Among the entries below, find the line with "Horaires d'ouv", then quote it and each following line up to and including the line with "Information", and nothing else.

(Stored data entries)
# # #

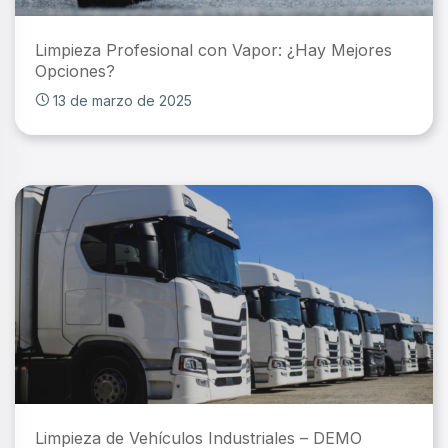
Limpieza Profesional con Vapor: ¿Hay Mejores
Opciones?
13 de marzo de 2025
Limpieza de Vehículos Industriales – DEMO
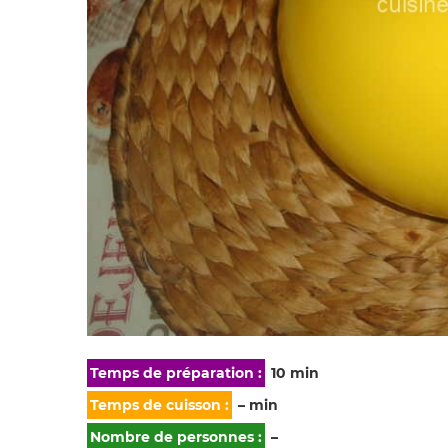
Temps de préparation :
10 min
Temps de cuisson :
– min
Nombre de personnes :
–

# # #

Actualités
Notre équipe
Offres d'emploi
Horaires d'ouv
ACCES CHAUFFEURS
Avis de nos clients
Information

# # #

EXERCISE RESULT
Horaires d'ouv
ACCES CHAUFFEURS
Avis de nos clients
Information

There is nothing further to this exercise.